Face à l’intensification des frappes en Iran et à l’instabilité croissante au Moyen-Orient, Air Côte d’Ivoire a annoncé le report du lancement de sa liaison Abidjan–Beyrouth. Initialement programmée pour le 29 mars 2026, la mise en service de cette nouvelle route est renvoyée à une date ultérieure, qui sera communiquée dès que les conditions de sécurité le permettront.
Dans un communiqué publié le lundi 23 mars 2026, la compagnie précise que « le démarrage de la liaison Abidjan–Beyrouth […] est reporté à une date ultérieure », invoquant « la dégradation de la situation sécuritaire dans la région du Proche-Orient ». Elle réaffirme par ailleurs que la sécurité des passagers, des équipages et des opérations demeure sa priorité absolue.
La compagnie indique également être consciente des désagréments causés et assure que les passagers peuvent demander un remboursement. Les clients ayant effectué leur réservation via des agences de voyage sont invités à se rapprocher de celles-ci pour toute information complémentaire.

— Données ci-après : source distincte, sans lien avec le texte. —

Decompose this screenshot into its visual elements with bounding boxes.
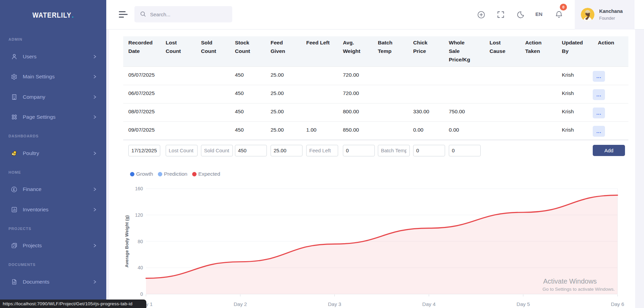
col-header-lost-cause[interactable]: Lost Cause (484, 36, 520, 66)
row-actions-button[interactable]: ... (593, 71, 605, 82)
cell-updated-by: Krish (557, 85, 593, 103)
notification-count-badge: 0 (560, 4, 567, 11)
recorded-date-input[interactable] (128, 145, 160, 156)
col-header-recorded-date[interactable]: Recorded Date (123, 36, 161, 66)
col-header-chick-price[interactable]: Chick Price (408, 36, 444, 66)
menu-section-documents: DOCUMENTS (0, 256, 106, 272)
sidebar-item-poultry[interactable]: Poultry (0, 143, 106, 163)
cell-feed-left (301, 85, 338, 103)
cell-stock-count: 450 (230, 103, 265, 121)
col-header-lost-count[interactable]: Lost Count (161, 36, 196, 66)
col-header-feed-left[interactable]: Feed Left (301, 36, 338, 66)
content-card: Recorded Date Lost Count Sold Count Stoc… (109, 30, 635, 308)
y-tick-label: 120 (135, 212, 143, 218)
cell-action-taken (520, 121, 557, 140)
cell-feed-left (301, 66, 338, 85)
notifications-bell-icon[interactable] (555, 11, 563, 19)
browser-status-bar: https://localhost:7090/WLF/Project/Get/1… (0, 300, 146, 308)
lost-count-input[interactable] (166, 145, 198, 156)
col-header-action-taken[interactable]: Action Taken (520, 36, 557, 66)
sidebar-item-users[interactable]: Users (0, 46, 106, 67)
cell-sold-count (196, 121, 230, 140)
sidebar-item-documents[interactable]: Documents (0, 272, 106, 292)
cell-batch-temp (373, 103, 408, 121)
chevron-right-icon (93, 95, 96, 99)
grid-dots-icon (11, 114, 17, 120)
col-header-action[interactable]: Action (593, 36, 628, 66)
table-header: Recorded Date Lost Count Sold Count Stoc… (123, 36, 628, 66)
user-role: Founder (599, 16, 615, 21)
stock-count-input[interactable] (235, 145, 267, 156)
cell-action: ... (593, 121, 628, 140)
language-selector[interactable]: EN (535, 11, 542, 17)
search-input[interactable] (150, 6, 228, 22)
pound-circle-icon (11, 186, 17, 193)
y-tick-label: 0 (140, 291, 143, 297)
chart-box-icon (11, 206, 17, 213)
row-actions-button[interactable]: ... (593, 126, 605, 137)
feed-left-input[interactable] (306, 145, 338, 156)
whole-sale-price-input[interactable] (449, 145, 481, 156)
sidebar-item-projects[interactable]: Projects (0, 236, 106, 256)
row-actions-button[interactable]: ... (593, 89, 605, 100)
cell-chick-price (408, 66, 444, 85)
sidebar-item-inventories[interactable]: Inventories (0, 199, 106, 220)
add-record-row: Add (123, 140, 628, 161)
dark-mode-moon-icon[interactable] (516, 11, 525, 19)
y-tick-label: 160 (135, 186, 143, 191)
cell-stock-count: 450 (230, 121, 265, 140)
x-tick-label: Day 4 (422, 301, 436, 307)
legend-item-prediction[interactable]: Prediction (158, 171, 187, 177)
col-header-stock-count[interactable]: Stock Count (230, 36, 265, 66)
cell-whole-sale-price: 750.00 (444, 103, 484, 121)
user-menu[interactable]: Kanchana Founder (575, 0, 634, 30)
sidebar-item-label: Poultry (23, 150, 39, 156)
sidebar-item-finance[interactable]: Finance (0, 179, 106, 200)
sidebar-item-main-settings[interactable]: Main Settings (0, 67, 106, 87)
x-tick-label: Day 2 (234, 301, 247, 307)
col-header-feed-given[interactable]: Feed Given (265, 36, 301, 66)
legend-item-growth[interactable]: Growth (130, 171, 153, 177)
cell-feed-given: 25.00 (265, 66, 301, 85)
fullscreen-icon[interactable] (497, 11, 505, 19)
sidebar-item-company[interactable]: Company (0, 87, 106, 107)
legend-item-expected[interactable]: Expected (192, 171, 220, 177)
cell-action: ... (593, 85, 628, 103)
batch-temp-input[interactable] (378, 145, 410, 156)
menu-section-home: HOME (0, 163, 106, 179)
cell-lost-cause (484, 103, 520, 121)
hamburger-menu-icon[interactable] (119, 11, 128, 18)
table-row: 08/07/2025 450 25.00 800.00 330.00 750.0… (123, 103, 628, 121)
cell-batch-temp (373, 66, 408, 85)
chick-price-input[interactable] (413, 145, 445, 156)
sidebar-item-page-settings[interactable]: Page Settings (0, 107, 106, 128)
chevron-right-icon (93, 280, 96, 284)
add-circle-icon[interactable] (477, 11, 485, 19)
brand-dot: . (72, 11, 74, 20)
cell-action-taken (520, 66, 557, 85)
feed-given-input[interactable] (271, 145, 302, 156)
y-axis-title: Average Body Weight (g) (124, 215, 129, 268)
row-actions-button[interactable]: ... (593, 108, 605, 118)
menu-section-dashboards: DASHBOARDS (0, 127, 106, 143)
growth-dot-icon (130, 172, 134, 176)
cell-lost-count (161, 66, 196, 85)
cell-updated-by: Krish (557, 103, 593, 121)
sidebar-item-label: Page Settings (23, 114, 56, 120)
chevron-right-icon (93, 75, 96, 78)
sold-count-input[interactable] (201, 145, 233, 156)
brand-logo[interactable]: WATERLILY. (0, 0, 106, 31)
col-header-whole-sale-price[interactable]: Whole Sale Price/Kg (444, 36, 484, 66)
col-header-batch-temp[interactable]: Batch Temp (373, 36, 408, 66)
add-button[interactable]: Add (593, 145, 625, 156)
cell-chick-price: 0.00 (408, 121, 444, 140)
avg-weight-input[interactable] (343, 145, 375, 156)
col-header-sold-count[interactable]: Sold Count (196, 36, 230, 66)
col-header-avg-weight[interactable]: Avg. Weight (338, 36, 373, 66)
table-row: 06/07/2025 450 25.00 720.00 Krish (123, 85, 628, 103)
activate-windows-hint: Go to Settings to activate Windows. (542, 287, 615, 292)
col-header-updated-by[interactable]: Updated By (557, 36, 593, 66)
cell-action: ... (593, 66, 628, 85)
avatar (581, 8, 594, 21)
expected-dot-icon (192, 172, 197, 176)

Un secteur aérien fortement perturbé air Côte d’Ivoire
Cette décision s’inscrit dans un contexte régional particulièrement tendu, marqué par d’importantes perturbations du trafic aérien. Plusieurs compagnies ont pris des mesures préventives pour protéger leurs appareils. En Espagne, le directeur de l’aéroport de Teruel, Alejandro Ibrahim, a ainsi décrit son pays comme un « refuge » pour certains avions en provenance du Moyen-Orient.
Les transporteurs de la région sont particulièrement affectés. Qatar Airways a redéployé une partie de sa flotte hors des zones de conflit et a annulé près de 92 % de ses vols depuis le 28 février, selon les données du cabinet Cirium. De son côté, Etihad a supprimé environ les trois quarts de ses liaisons, tandis qu’Emirates en a annulé près de la moitié.
Au total, plus de 52 000 vols à destination ou en provenance du Moyen-Orient ont été annulés, soit plus de la moitié des opérations initialement prévues.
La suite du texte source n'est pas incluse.